Кетенхейве погрузился в беспокойный сон. Ему снилось, что он едет на предвыборное собрание. Маленькая станция, расположенная в долине. Никто не вышел встречать депутата. Пустынные рельсы убегали в бесконечность. Меж шпал увядала трава. Среди камней пышно разросся чертополох. Четыре холма — вот и весь городок. На холмах католический собор, протестантская церковь, памятник воину из бесплодного гранита и Дом профсоюзов, построенный без души, на скорую руку, из неотесанных бревен. Все четыре сооружения стоят особняком. Они стоят особняком, как греческие храмы среди печальных руин Селинунта. Они давно уже прошлое, пыль истории, окаменевшие экскременты Клио, ни один человек не интересуется ими, но Кетенхейве ведено взбежать на один из этих холмов, приблизиться к одному из этих сооружений, постучаться и воскликнуть: «Верую! Верую!»

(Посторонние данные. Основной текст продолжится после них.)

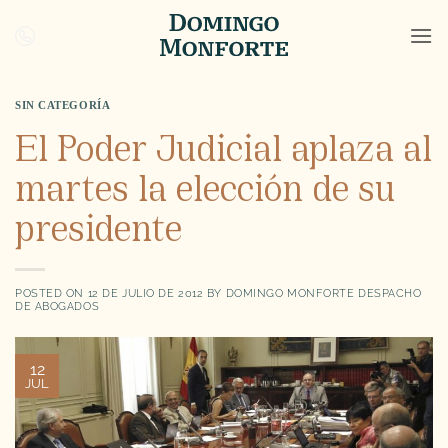
Saltar
al
contenido
SIN CATEGORÍA
El Poder Judicial aplaza al
martes la elección de su
presidente
POSTED ON
12 DE JULIO DE 2012
BY
DOMINGO MONFORTE DESPACHO
DE ABOGADOS
12
JUL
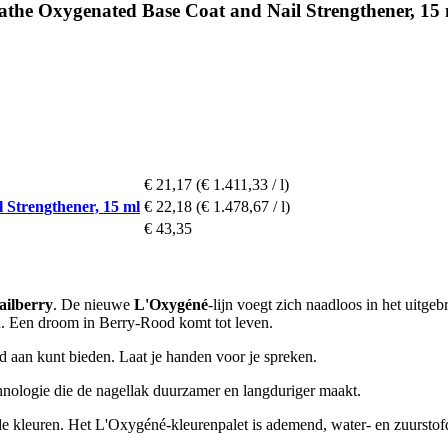
the Oxygenated Base Coat and Nail Strengthener, 15
€ 21,17
(€ 1.411,33 / l)
 Strengthener, 15 ml
€ 22,18
(€ 1.478,67 / l)
€ 43,35
ailberry
. De nieuwe
L'Oxygéné
-lijn voegt zich naadloos in het uitgeb
n. Een droom in Berry-Rood komt tot leven.
and aan kunt bieden. Laat je handen voor je spreken.
nologie die de nagellak duurzamer en langduriger maakt.
kleuren. Het L'Oxygéné-kleurenpalet is ademend, water- en zuurstofdoor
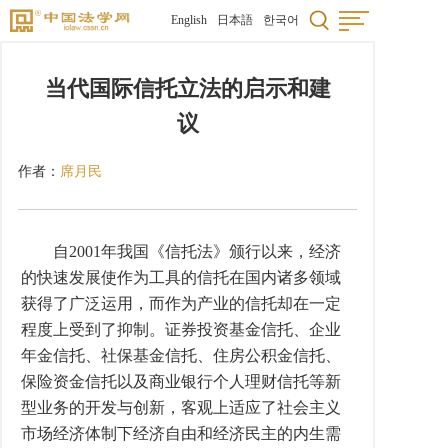
English
日本語
한국어
当代国际信托立法的启示和建
议
作者：
席月民
自2001年我国《信托法》颁行以来，经济
的快速发展使作为工具的信托在国内诸多领域
获得了广泛运用，而作为产业的信托却在一定
程度上受到了抑制。证券投资基金信托、企业
年金信托、社保基金信托、住房公积金信托、
保险资金信托以及商业银行个人理财信托等新
型业务的开发与创新，客观上适应了社会主义
市场经济体制下经济自由和经济民主的内生需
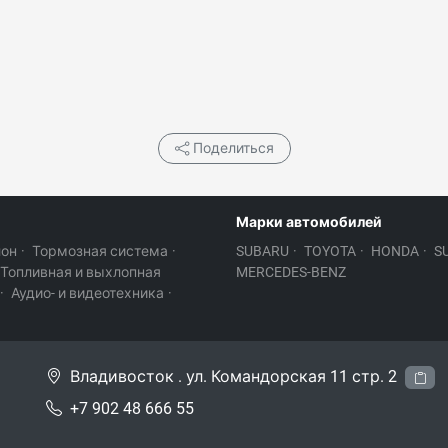
Поделиться
Марки автомобилей
лон
·
Тормозная система
·
SUBARU
·
TOYOTA
·
HONDA
·
S
Топливная и выхлопная
MERCEDES-BENZ
·
Аудио- и видеотехника
·
Владивосток . ул. Командорская 11 стр. 2
+7 902 48 666 55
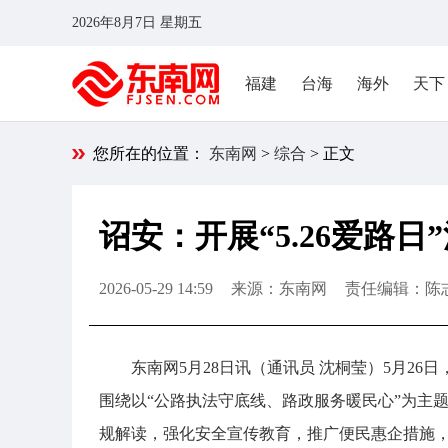
2026年8月7日 星期五
福建
台海
海外
天下
您所在的位置：
东南网
>
综合
> 正文
诏安：开展“5.26爱路
2026-05-29 14:59
来源：东南网
责任编辑：陈
东南网5月28日讯（通讯员 沈桐莹）5月2
围绕以“公路执法守底线、路政服务暖民心”为主题的
规解读，强化安全宣传教育，推广便民惠企措施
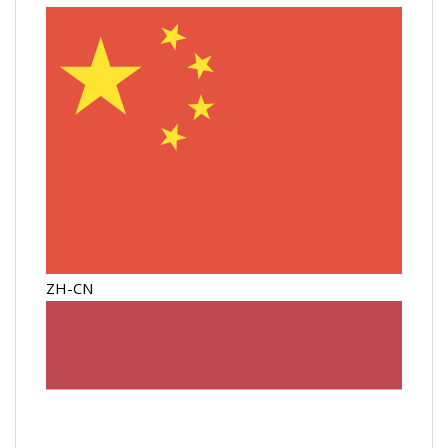
ZH-CN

Ему стало жарко. Видимо, кто-то включил в вагоне отопление, хотя ночь была теплой. Кетенхейве зажег свет. Поглядел на часы. Пять утра. Красная секундная стрелка вращалась по циферблату со светящимися цифрами, словно предупреждая об избыточном давлении и опасности взрыва. Время Кетенхейве истекало. Оно текло с фосфорическим блеском, что можно было видеть, и бессмысленно, что было менее заметно. Колеса поезда бессмысленно везли его к лишенной ореола цели. Использовал ли он свое время? Свой день? А стоило ли? И не был ли вопрос о стоимости времени тоже выражением человеческой извращенности? «Цель существует лишь для безнравственных», — как изрек Ратенау, и потому Кетенхейве считал себя безнравственным. С возрастом он стал понимать, что, не успев еще сесть на поезд времени, он уже очутился в конце своего жизненного пути. Произошло столько событий, что ему казалось, будто он так и стоит на месте, не сделав ни шагу вперед; пережитые им катастрофы, бурные перемены в мире, исторические крушения, начала новых эпох, под ветром которых на закате или на утренней заре (кто знает?) лицо его покрылось загаром и огрубело. Все это уподобляло его, сорокапятилетнего мужчину, мальчишке, который, посмотрев фильм про разбойников, трет глаза, полный глупых надежд, глупых разочарований и глупых пороков. Кетенхейве протянул руку, чтобы выключить отопление, но рычажок стоял на метке «холодно». Быть может, надо выключать отопление другим рычажком, не в купе; быть может, сам машинист регулирует температуру в вагонах; быть может, отопление вообще не включено и виною всему эта тягостная душная ночь. Кетенхейве снова улегся и закрыл глаза.